DIRECTIONS FOR THIS TASK
What should you transcribe? Every line from the top of the records below through the line with "Yes, you will", exactly, and no pictures.

DATASET RECORDS
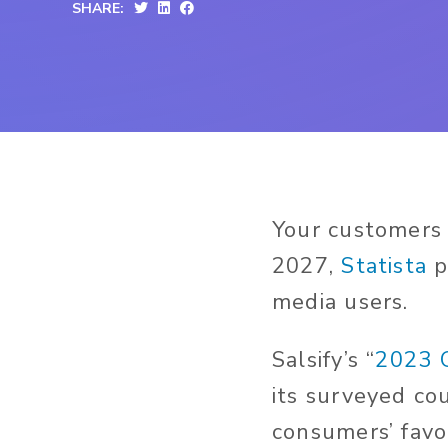
SHARE:
Your customers 
2027,
Statista
p
media users.
Salsify’s “
2023 
its surveyed co
consumers’ favo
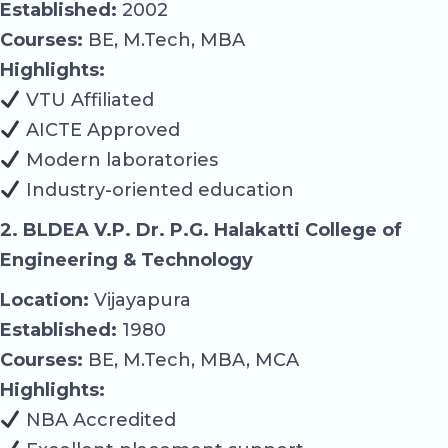
Established:
2002
Courses:
BE, M.Tech, MBA
Highlights:
VTU Affiliated
AICTE Approved
Modern laboratories
Industry-oriented education
2. BLDEA V.P. Dr. P.G. Halakatti College of
Engineering & Technology
Location:
Vijayapura
Established:
1980
Courses:
BE, M.Tech, MBA, MCA
Highlights:
NBA Accredited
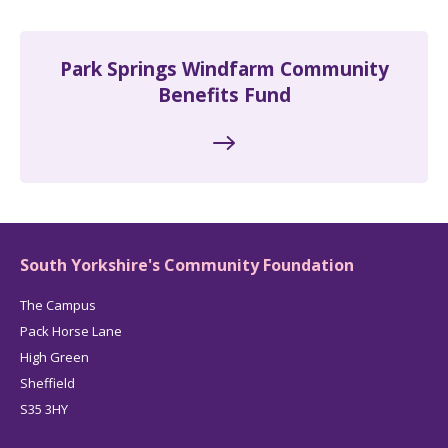
Park Springs Windfarm Community
Benefits Fund
South Yorkshire's Community Foundation
The Campus
Pack Horse Lane
High Green
Sheffield
S35 3HY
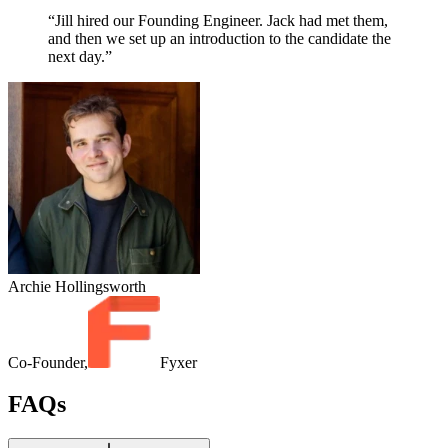
“Jill hired our Founding Engineer. Jack had met them,
and then we set up an introduction to the candidate the
next day.”
Archie Hollingsworth
Co-Founder,
Fyxer
FAQs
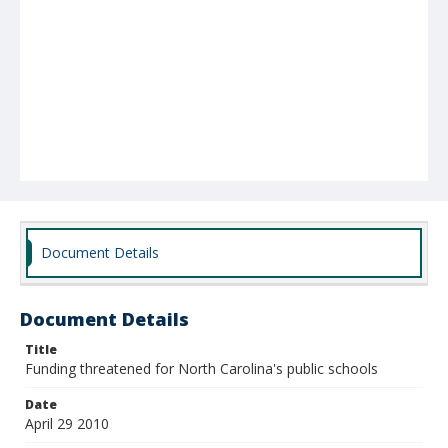
Document Details
Document Details
Title
Funding threatened for North Carolina's public schools
Date
April 29 2010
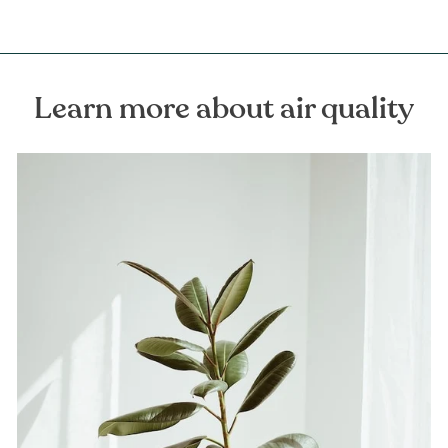
Learn more about air quality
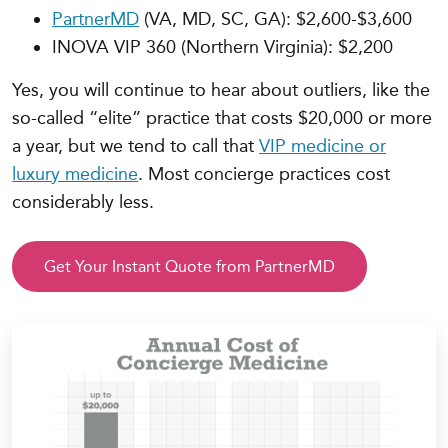
PartnerMD
(VA, MD, SC, GA): $2,600-$3,600
INOVA VIP 360 (Northern Virginia): $2,200
Yes, you will continue to hear about outliers, like the
so-called “elite” practice that costs $20,000 or more
a year, but we tend to call that
VIP medicine or
luxury medicine
. Most concierge practices cost
considerably less.
Get Your Instant Quote from PartnerMD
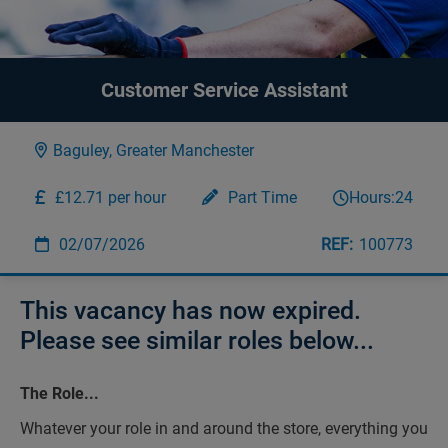
Customer Service Assistant
Baguley, Greater Manchester
£12.71 per hour
Part Time
Hours:
24
02/07/2026
100773
This vacancy has now expired.
Please see similar roles below...
The Role...
Whatever your role in and around the store, everything you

ANSWER TO THIS EXERCISE
SHARE:
Your customers 
2027,
Statista
p
media users.
Salsify’s “
2023 
its surveyed co
consumers’ favo
Established:
2002
Courses:
BE, M.Tech, MBA
Highlights:
VTU Affiliated
AICTE Approved
Modern laboratories
Industry-oriented education
2. BLDEA V.P. Dr. P.G. Halakatti College of
Engineering & Technology
Location:
Vijayapura
Established:
1980
Courses:
BE, M.Tech, MBA, MCA
Highlights:
NBA Accredited
Park Springs Windfarm Community
Benefits Fund
South Yorkshire's Community Foundation
The Campus
Pack Horse Lane
High Green
Sheffield
S35 3HY
“Jill hired our Founding Engineer. Jack had met them,
and then we set up an introduction to the candidate the
next day.”
Archie Hollingsworth
Co-Founder,
Fyxer
FAQs
Document Details
Document Details
Title
Funding threatened for North Carolina's public schools
Date
April 29 2010
Learn more about air quality
PartnerMD
(VA, MD, SC, GA): $2,600-$3,600
INOVA VIP 360 (Northern Virginia): $2,200
Yes, you will continue to hear about outliers, like the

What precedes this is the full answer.